Bulldogs best placed to secure Tayla Harris

The Western Bulldogs appear to be in the box seat to secure the services of Tayla Harris, after reports by various NewsCorp outlets that the superstar Lions forward wants to make the move to Victoria.

The 20-year-old, who stole the footy spotlight with her spectacular mark during the 2014 AFL Women’s Exhibition Match, was spotted in Melbourne a month ago at the St Kilda Sharks versus VU Western Spurs VFLW practice match at the Peanut Farm Reserve.

2017 AFLW All-Australian Tayla Harris has indicated she wants to move to Victoria.

Since that trip, Harris has returned to Queensland to focus on her other sporting passion, boxing, with a bout reportedly scheduled for the middle of the year.

In a recent video and article on the Fox Sports website, Collingwood footballer Kate Sheahan claimed that Carlton was in the hot seat to get Harris, but should the Lions not get what they want at the trade table, the Queenslander would go into the draft and would be hoping to be picked up by a Melbourne club.

However, due to the semi-professional nature of the AFL Women’s competition, should the Lions forward turn down a marquee contract offer from her current club and declare she wants to move to Melbourne, she would be a 100% guarantee of being picked up by a Victorian side.

Under the new AFLW trade rules, Harris would be first shopped around to the four Victorian clubs, with the Lions looking for at least two good footballers in exchange.

Those players would need to agree to a move to Queensland for the deal to be valid.

The offer of draft picks would be almost useless to the Lions as they have exclusive access to the Queensland draft pool.

However, should two or more Victorian teams join in the trade, only then would those picks be of value.

Unlike the men’s AFL draft which is truly national and players could end up anywhere, should the Lions fail to get a trade deal done, Harris would go into the Victorian pool of the draft, where the Western Bulldogs have the first pick of the Victorian clubs.

Although trading of draft picks between the four Victorian sides might be of some value, there is no way the Western Bulldogs are giving up the first Victorian pick (pick three overall).

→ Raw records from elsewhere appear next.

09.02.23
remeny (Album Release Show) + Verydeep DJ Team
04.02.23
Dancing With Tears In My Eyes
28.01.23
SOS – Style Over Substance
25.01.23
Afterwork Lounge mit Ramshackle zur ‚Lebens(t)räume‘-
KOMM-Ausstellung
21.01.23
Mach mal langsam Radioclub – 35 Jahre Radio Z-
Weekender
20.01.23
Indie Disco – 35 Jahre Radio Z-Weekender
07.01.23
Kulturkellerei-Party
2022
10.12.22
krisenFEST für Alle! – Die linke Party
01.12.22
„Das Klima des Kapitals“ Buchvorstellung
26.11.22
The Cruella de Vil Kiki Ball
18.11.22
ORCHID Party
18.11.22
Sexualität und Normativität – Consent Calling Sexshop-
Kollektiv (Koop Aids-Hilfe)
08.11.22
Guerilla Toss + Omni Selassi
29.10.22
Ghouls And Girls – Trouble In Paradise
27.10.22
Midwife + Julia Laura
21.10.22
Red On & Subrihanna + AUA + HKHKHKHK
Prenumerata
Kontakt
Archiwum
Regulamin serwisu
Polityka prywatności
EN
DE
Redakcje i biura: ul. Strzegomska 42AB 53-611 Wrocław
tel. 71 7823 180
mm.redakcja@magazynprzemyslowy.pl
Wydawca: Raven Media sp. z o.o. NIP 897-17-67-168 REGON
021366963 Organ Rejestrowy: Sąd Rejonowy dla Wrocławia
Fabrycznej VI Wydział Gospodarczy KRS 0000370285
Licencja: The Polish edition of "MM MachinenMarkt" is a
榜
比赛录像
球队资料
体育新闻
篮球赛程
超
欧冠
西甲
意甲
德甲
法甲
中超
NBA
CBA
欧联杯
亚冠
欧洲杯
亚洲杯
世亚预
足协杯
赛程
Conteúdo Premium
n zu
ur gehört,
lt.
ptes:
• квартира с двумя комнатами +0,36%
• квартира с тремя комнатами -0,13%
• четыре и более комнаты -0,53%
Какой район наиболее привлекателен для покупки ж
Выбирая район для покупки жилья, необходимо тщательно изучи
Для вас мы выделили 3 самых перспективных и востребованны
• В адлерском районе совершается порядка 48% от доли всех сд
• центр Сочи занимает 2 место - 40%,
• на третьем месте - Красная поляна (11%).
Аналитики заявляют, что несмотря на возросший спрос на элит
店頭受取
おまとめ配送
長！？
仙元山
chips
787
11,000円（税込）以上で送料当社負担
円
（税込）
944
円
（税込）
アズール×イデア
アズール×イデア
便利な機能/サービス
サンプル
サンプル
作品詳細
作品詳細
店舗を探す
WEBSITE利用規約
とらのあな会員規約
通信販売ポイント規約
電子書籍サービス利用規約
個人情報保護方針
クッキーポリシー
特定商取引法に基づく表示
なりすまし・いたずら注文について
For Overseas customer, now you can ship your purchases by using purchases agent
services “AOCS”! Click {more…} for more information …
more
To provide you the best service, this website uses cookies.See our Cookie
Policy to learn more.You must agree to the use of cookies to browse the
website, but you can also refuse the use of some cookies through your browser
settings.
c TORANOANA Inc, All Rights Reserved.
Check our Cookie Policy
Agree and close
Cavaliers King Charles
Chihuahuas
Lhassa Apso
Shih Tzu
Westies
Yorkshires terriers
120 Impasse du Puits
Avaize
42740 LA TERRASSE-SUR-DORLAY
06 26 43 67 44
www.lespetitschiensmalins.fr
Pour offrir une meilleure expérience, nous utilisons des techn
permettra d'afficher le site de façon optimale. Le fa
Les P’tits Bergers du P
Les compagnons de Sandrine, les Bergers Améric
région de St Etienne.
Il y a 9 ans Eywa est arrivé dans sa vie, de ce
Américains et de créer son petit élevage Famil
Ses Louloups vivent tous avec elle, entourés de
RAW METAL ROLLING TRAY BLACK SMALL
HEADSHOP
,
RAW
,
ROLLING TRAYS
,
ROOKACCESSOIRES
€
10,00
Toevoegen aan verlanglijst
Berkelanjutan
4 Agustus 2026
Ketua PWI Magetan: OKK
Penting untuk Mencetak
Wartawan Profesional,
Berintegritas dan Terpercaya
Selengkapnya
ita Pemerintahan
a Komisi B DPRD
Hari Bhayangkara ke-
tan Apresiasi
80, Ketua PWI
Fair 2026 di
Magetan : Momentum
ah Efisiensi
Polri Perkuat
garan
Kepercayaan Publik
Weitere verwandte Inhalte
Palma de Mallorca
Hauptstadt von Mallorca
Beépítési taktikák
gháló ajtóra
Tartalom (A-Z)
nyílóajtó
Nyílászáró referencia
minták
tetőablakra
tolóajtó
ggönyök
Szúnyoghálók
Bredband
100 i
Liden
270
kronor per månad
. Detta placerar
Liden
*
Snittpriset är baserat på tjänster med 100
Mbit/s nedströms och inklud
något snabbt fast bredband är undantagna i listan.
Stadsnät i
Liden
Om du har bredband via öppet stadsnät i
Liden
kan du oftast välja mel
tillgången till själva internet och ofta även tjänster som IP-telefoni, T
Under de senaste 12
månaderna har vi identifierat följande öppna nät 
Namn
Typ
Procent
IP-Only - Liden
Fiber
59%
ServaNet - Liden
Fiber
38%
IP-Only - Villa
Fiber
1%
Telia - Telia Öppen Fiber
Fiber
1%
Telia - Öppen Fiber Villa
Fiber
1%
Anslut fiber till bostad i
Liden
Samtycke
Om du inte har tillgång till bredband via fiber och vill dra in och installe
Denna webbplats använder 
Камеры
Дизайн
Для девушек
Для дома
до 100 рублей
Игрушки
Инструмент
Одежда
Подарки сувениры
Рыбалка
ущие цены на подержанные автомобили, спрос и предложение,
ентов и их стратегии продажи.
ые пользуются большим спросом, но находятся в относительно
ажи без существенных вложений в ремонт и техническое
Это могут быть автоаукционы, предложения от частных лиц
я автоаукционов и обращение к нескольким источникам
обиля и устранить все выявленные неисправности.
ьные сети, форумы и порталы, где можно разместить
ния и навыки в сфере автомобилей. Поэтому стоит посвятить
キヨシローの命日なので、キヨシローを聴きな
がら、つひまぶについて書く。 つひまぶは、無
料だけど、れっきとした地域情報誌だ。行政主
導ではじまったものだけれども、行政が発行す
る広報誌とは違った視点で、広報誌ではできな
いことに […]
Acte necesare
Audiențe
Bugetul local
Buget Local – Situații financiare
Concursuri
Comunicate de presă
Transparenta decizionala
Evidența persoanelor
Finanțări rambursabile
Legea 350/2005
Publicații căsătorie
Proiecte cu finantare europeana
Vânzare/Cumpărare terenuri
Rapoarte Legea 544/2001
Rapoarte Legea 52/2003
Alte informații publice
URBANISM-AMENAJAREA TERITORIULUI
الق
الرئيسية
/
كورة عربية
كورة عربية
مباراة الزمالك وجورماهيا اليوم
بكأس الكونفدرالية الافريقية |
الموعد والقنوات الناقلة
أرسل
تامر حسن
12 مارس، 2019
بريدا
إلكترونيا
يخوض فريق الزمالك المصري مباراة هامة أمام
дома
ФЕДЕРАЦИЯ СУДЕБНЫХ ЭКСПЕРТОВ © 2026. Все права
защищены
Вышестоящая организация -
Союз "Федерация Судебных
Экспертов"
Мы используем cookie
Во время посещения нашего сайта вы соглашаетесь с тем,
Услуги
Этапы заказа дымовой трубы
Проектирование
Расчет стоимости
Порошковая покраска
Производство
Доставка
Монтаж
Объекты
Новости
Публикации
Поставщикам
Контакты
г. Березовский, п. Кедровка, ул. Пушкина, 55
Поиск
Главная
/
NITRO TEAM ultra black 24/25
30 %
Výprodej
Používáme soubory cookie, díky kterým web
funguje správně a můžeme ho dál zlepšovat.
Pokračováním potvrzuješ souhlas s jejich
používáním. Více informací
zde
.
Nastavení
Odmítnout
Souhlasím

The injury early in the season to captain Katie Brennan exposed a weak Bulldogs forward line, and the recruiters will have the signing of another key forward at the top of their ‘to do list’.

If Harris doesn’t get traded, the Bulldogs swoop in with their first pick and get her without having to trade a single player.

Should either Carlton, Collingwood or Melbourne by some miracle work a trade with the Lions, the Bulldogs’ back-up plan is to take another young key forward with the first pick, TAC Cup Girls joint best and fairest winner Chloe Molloy of the Calder Cannons (and Diamond Creek).

Molloy kicked 20 goals in five games during the short TAC Cup season earlier this year.

Another advantage the Bulldogs have over their Victorian opponents is they currently have three former Queenslanders on their list: Aasta O’Connor, Tiarna Ernst and captain Katie Brennan.

Should any one of that tall trio get homesick, the Doggies have a near perfect swap for the Lions and would be able to trade, all while retaining pick one, which they could then either take Molloy as well, or pick up classy midfielder Isabel Huntington.

In any scenario, the Bulldogs are in the hot seat and cannot lose should they elect to trade or not.

The key question now for the Blues, Magpies and Demons is can they either on their own or collectively arrange two or more part-time female footballers to move to Queensland, so one of them can gain the services of Tayla Harris?

It seems unlikely, so either the Lions marquee stays put, or she’s packing her bags for Whitten Oval.